Both appointments are for five-year terms.

“We’ve selected first-rate Australians and we’re confident they have the right skills and experience to help lead this vital economic institution,” Treasurer Chalmers said.

“The appointments are all about modernising the RBA to help ensure it can continue to meet our current and future economic challenges.”

The Treasurer also confirmed that he extended an invitation to existing Reserve Bank board members to transition to the new monetary policy board, which includes automatic appointments for RBA governor Michele Bullock, deputy governor Andrew Hauser, and Treasury secretary Steven Kennedy.

Four of the six remaining board members accepted the offer to join the monetary policy board, including Carolyn Hewson, Ian Harper, Iain Ross, and Alison Watkins.

The other two, Carol Schwartz and Elana Rubin, opted to join the governance board, taking up roles as deputy chair and member, respectively.

The remaining appointees to the new governance board are Jennifer Westacott, David Thodey, Danny Gilbert, and Swati Dave.

“These appointments will ensure continuity on both boards, consistent with the preference of the RBA governor. Each member has made a significant contribution to the RBA board and I am grateful for their continued service,” Chalmers said.

“I have staggered the term lengths of new appointments and extended the terms of existing external members to ensure both boards have the right balance of experience and fresh perspectives. This approach is consistent with the RBA review recommendations.”

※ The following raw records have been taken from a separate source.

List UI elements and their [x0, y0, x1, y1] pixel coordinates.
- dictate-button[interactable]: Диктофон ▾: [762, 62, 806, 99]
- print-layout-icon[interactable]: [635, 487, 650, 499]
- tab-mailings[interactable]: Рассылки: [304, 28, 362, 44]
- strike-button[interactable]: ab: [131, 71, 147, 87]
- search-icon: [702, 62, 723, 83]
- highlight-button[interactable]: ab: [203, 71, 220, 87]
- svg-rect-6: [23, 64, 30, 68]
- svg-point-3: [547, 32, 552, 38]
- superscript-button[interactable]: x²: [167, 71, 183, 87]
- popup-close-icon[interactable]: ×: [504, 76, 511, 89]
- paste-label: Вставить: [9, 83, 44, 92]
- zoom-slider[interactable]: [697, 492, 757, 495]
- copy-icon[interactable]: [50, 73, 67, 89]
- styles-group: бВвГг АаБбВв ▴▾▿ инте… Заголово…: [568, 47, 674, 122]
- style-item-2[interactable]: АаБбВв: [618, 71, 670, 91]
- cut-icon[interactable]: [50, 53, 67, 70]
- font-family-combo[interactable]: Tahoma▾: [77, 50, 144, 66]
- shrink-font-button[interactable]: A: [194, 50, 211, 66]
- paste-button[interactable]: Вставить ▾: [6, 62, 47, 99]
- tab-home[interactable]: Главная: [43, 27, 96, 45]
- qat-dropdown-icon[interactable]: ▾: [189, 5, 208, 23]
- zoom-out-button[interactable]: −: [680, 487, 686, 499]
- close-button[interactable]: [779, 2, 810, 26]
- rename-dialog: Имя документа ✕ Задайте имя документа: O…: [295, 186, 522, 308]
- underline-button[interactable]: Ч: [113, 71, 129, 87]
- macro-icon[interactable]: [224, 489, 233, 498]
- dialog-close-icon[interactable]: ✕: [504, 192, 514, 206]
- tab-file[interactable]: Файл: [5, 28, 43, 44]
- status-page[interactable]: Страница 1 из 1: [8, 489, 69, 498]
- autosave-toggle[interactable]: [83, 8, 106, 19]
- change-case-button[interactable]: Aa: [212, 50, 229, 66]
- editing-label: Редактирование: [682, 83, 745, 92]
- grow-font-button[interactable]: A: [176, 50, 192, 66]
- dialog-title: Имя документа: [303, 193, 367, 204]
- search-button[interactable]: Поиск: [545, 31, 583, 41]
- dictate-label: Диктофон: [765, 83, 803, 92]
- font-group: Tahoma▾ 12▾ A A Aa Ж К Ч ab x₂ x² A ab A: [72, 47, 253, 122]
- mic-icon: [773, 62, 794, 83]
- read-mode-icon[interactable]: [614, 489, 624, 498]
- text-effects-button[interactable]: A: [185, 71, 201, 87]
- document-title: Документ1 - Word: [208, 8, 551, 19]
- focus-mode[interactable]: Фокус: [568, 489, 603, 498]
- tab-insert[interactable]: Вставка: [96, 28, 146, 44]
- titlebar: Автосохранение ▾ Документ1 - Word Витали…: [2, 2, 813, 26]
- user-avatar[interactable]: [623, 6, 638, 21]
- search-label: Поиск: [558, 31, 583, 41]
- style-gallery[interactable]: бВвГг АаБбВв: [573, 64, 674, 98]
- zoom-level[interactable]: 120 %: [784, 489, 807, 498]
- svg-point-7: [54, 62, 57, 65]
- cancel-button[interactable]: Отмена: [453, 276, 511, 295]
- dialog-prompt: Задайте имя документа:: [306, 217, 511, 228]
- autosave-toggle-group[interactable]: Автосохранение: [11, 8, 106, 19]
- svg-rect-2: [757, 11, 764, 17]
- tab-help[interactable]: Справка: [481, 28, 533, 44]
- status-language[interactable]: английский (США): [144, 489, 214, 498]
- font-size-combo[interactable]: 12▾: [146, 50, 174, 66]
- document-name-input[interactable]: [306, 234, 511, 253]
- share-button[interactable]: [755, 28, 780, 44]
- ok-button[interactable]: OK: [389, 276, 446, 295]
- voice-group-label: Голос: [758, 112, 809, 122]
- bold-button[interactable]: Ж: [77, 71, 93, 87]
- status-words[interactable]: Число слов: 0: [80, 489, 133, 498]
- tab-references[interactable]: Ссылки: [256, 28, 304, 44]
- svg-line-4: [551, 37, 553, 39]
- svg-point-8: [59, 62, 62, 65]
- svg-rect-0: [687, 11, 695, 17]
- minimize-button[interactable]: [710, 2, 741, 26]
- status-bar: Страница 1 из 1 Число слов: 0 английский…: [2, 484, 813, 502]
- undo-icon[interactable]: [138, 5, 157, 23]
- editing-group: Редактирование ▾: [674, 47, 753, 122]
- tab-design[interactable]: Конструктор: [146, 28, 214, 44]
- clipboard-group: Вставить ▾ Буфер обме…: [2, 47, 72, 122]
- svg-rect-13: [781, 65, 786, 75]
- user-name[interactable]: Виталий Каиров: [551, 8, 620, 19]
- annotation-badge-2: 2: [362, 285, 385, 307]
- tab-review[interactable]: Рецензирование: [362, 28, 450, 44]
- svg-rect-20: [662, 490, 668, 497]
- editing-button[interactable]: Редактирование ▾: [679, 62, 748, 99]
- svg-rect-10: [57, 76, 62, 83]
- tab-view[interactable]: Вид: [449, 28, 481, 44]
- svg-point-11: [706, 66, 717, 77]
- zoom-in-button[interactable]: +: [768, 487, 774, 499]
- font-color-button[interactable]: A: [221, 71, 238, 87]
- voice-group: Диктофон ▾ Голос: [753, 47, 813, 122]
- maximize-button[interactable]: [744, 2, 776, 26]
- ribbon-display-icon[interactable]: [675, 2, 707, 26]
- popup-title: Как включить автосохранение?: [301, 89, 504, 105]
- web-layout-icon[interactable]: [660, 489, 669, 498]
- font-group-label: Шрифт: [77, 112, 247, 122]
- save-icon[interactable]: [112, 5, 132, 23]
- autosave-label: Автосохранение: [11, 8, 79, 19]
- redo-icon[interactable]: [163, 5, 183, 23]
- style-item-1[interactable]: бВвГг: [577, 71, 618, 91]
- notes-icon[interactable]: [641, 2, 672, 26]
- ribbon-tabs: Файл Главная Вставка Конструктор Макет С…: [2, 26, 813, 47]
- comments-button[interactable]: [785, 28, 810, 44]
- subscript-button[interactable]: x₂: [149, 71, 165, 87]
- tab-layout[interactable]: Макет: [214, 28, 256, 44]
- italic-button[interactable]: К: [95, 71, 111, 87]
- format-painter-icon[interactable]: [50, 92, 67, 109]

The Treasurer noted that all appointments were made based on advice from a panel consisting of the Treasury Secretary, the Reserve Bank governor, and former secretary to the Treasury and Department of the Prime Minister and Cabinet, Martin Parkinson.

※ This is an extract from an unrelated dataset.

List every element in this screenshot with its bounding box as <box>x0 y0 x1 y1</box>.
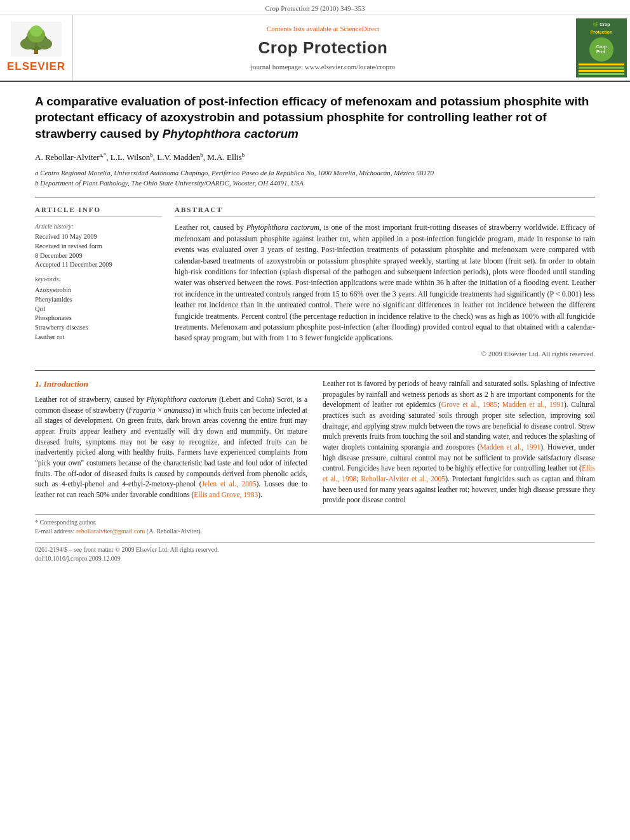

“An open and transparent expression of interest process was run, and candidates were shortlisted by the panel. Candidates were shortlisted against a skills matrix, to ensure there was the right mix of skills and experience on both boards," Chalmers said. “This is the process that was set out in the RBA review and the government has stuck to it.”

The new boards are scheduled to commence from 1 March next year.

In a statement issued shortly after the Treasurer’s announcement, the RBA governor said it welcomes the appointment of new members to the governance board and monetary policy board.

“In particular I extend my gratitude to Carol Schwartz AO and Elana Rubin AM for their invaluable contributions to the Reserve Bank board and thank them for their dedication and willingness to ensure continuity on the governance board,” Bullock said.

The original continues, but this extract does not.